§ **Task item**
Extract the lines that carry the string "Llaeth" from the listing.

§ **Supplied entries**
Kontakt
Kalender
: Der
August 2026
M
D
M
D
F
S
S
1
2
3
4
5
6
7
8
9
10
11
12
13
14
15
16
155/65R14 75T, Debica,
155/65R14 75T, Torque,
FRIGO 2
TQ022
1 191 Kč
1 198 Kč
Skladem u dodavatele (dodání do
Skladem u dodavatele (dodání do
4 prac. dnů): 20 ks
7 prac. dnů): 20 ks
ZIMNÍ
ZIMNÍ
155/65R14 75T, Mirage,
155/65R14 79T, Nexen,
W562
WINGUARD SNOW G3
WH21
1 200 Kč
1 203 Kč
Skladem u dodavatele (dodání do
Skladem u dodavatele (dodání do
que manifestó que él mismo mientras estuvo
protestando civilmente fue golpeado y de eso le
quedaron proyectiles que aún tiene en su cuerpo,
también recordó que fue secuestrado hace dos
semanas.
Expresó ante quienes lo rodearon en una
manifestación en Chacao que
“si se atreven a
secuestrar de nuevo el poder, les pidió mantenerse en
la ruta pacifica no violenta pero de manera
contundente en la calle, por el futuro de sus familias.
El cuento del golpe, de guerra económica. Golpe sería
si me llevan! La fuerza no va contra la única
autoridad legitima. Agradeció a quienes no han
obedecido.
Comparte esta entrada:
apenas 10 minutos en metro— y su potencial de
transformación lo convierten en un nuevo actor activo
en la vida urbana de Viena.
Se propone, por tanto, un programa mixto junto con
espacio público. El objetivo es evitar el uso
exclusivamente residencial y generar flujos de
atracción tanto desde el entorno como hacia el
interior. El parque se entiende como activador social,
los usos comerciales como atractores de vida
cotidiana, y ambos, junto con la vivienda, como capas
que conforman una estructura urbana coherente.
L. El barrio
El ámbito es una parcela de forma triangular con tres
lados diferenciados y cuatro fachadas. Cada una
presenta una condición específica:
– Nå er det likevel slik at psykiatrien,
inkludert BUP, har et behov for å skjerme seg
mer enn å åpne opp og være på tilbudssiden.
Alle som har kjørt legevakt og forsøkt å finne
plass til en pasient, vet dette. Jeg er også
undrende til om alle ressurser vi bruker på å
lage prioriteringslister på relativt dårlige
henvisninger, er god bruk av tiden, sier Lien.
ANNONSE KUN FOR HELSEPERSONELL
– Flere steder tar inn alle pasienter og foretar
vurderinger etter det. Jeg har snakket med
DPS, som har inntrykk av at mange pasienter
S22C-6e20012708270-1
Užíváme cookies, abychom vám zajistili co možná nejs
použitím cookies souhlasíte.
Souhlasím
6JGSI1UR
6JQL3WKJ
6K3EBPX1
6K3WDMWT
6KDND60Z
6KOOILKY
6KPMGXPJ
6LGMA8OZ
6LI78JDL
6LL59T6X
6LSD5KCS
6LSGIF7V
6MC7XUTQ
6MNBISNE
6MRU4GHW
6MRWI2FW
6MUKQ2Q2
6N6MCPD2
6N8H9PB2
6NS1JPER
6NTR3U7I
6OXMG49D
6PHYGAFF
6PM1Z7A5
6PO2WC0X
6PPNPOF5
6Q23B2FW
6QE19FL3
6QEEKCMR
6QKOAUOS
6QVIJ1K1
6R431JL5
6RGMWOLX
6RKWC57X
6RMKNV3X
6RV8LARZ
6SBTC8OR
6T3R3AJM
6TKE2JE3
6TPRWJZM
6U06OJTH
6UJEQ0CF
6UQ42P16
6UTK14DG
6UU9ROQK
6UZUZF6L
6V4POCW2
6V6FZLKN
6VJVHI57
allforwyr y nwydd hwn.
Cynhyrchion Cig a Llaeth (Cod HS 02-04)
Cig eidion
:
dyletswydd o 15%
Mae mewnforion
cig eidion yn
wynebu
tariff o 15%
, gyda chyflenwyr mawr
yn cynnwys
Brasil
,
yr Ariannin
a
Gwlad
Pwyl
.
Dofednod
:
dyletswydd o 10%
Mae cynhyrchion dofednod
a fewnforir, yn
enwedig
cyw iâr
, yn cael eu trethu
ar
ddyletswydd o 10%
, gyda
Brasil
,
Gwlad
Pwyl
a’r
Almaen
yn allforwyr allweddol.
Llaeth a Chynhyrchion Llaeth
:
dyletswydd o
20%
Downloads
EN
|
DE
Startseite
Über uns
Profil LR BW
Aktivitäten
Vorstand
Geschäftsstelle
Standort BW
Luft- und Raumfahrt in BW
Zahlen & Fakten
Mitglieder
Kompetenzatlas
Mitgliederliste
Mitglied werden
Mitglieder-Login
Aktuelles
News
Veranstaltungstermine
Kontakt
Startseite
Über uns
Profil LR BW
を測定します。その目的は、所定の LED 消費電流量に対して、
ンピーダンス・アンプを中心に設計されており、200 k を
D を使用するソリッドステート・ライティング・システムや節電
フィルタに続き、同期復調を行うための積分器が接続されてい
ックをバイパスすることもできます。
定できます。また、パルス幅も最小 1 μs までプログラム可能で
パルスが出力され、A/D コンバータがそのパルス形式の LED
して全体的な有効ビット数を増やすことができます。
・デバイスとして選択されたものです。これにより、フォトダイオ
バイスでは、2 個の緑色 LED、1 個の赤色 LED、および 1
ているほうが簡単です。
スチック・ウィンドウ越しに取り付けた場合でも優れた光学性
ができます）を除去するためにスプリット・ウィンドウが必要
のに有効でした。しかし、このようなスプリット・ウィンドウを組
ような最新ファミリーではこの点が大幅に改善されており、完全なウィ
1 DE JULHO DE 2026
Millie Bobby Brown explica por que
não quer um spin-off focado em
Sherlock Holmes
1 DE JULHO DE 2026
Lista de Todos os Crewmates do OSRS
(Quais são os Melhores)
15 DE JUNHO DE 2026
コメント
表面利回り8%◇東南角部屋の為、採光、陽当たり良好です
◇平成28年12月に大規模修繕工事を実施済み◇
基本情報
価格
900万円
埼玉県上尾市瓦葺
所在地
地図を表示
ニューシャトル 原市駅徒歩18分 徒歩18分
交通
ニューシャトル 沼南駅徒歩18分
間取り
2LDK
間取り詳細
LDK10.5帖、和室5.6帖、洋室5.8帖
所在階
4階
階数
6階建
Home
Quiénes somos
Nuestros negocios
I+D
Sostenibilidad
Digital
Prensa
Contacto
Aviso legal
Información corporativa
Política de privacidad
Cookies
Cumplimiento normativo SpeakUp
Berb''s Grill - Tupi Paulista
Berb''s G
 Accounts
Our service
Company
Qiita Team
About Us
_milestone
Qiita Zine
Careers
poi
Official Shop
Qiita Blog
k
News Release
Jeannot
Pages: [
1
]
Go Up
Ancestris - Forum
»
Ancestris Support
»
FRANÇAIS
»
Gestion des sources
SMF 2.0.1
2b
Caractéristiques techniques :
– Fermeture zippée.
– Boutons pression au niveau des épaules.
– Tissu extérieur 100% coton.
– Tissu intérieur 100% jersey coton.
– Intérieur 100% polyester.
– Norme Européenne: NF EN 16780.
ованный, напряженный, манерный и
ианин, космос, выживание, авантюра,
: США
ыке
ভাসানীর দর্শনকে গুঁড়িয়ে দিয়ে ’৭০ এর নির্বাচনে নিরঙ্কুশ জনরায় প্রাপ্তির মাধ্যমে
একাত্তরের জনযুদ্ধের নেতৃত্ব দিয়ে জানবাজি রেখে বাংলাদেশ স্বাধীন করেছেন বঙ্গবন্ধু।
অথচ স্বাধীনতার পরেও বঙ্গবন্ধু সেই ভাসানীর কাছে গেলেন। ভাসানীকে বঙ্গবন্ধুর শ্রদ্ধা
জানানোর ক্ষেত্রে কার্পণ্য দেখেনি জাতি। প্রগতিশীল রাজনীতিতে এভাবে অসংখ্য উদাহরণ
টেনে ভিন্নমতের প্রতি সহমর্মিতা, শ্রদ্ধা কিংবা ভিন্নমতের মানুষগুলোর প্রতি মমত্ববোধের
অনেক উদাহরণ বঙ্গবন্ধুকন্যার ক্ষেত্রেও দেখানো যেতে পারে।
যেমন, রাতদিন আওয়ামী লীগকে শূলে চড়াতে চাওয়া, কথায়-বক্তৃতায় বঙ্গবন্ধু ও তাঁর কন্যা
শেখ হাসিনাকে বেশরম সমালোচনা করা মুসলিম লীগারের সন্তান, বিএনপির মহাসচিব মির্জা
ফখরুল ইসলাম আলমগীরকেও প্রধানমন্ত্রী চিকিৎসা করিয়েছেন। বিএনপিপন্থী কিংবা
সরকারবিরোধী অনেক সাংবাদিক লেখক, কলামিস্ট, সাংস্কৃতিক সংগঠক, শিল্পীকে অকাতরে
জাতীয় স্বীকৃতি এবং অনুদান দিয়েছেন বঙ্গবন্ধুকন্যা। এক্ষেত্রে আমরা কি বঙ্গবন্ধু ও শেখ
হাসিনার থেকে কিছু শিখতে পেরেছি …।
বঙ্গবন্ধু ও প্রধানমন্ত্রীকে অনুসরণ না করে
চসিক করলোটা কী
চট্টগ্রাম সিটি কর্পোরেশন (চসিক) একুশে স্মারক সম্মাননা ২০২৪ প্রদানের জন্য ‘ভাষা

§ **Task result**
Cynhyrchion Cig a Llaeth (Cod HS 02-04)
Llaeth a Chynhyrchion Llaeth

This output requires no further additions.